Another element that lowers the risk of negative equity unique to the pandemic period is the growth of consumer savings. McCafferty said his customers have fewer outings and vacations lightening their wallets. Those who remained employed without salary cuts also got a boost from government stimulus checks and tax returns. The average down payment has gone up about 15 percent at his stores, he said.

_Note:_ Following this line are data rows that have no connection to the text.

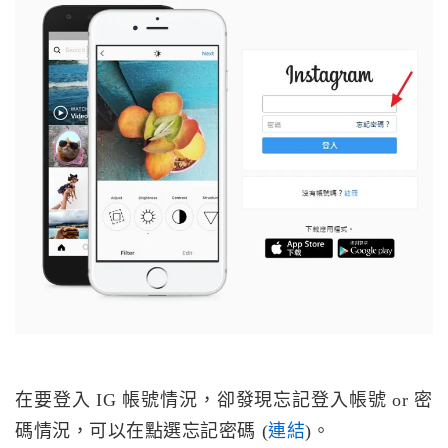
在要登入 IG 帳號情況，卻發現忘記登入帳號 or 密
碼情況，可以在點選忘記密碼 (
連結
)。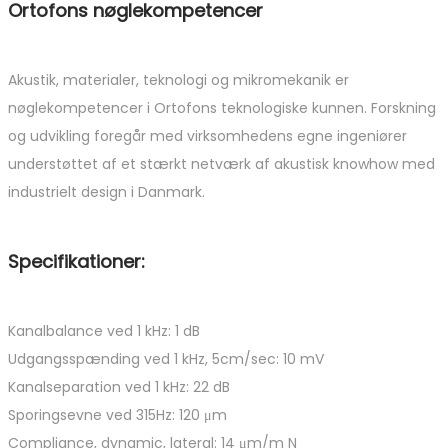
Ortofons nøglekompetencer
Akustik, materialer, teknologi og mikromekanik er
nøglekompetencer i Ortofons teknologiske kunnen. Forskning
og udvikling foregår med virksomhedens egne ingeniører
understøttet af et stærkt netværk af akustisk knowhow med
industrielt design i Danmark.
Specifikationer:
Kanalbalance ved 1 kHz: 1 dB
Udgangsspænding ved 1 kHz, 5cm/sec: 10 mV
Kanalseparation ved 1 kHz: 22 dB
Sporingsevne ved 315Hz: 120 μm
Compliance, dynamic, lateral: 14 μm/m N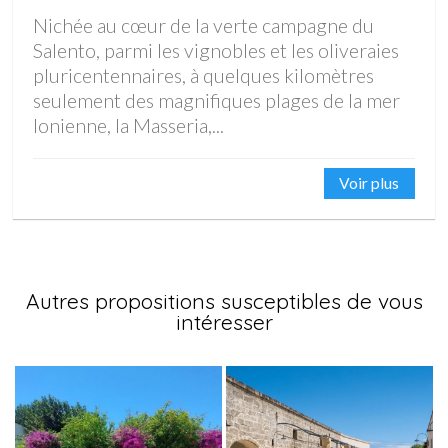
Nichée au cœur de la verte campagne du
Salento, parmi les vignobles et les oliveraies
pluricentennaires, à quelques kilomètres
seulement des magnifiques plages de la mer
Ionienne, la Masseria,...
Voir plus
Autres propositions susceptibles de vous
intéresser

Additionally, the group shored up used-vehicle inventory at the right time. McCafferty said he purchased $5 million worth of used cars to sell at his dealerships in late March and early April. Those vehicles sold in 30 to 45 days, he said, and for record profits.

“Those same cars we bought for 25 percent off were going for over 35 percent their value,” he said.

As off-lease vehicles return to the market, used-car values are returning to normal levels. But as pandemic constraints persist, as well as the economic recession, McCafferty said he believes inventory could be tight for years. The rental car business will remain deeply impacted, and lacking the relief valve for excess inventory, manufacturers will be forced to hew production plans closer to retail demand.

Said McCafferty: “Moving forward, what really is going to determine what position these people are in is what the overall manufacturing of the industry looks like in 15 to 18 months.”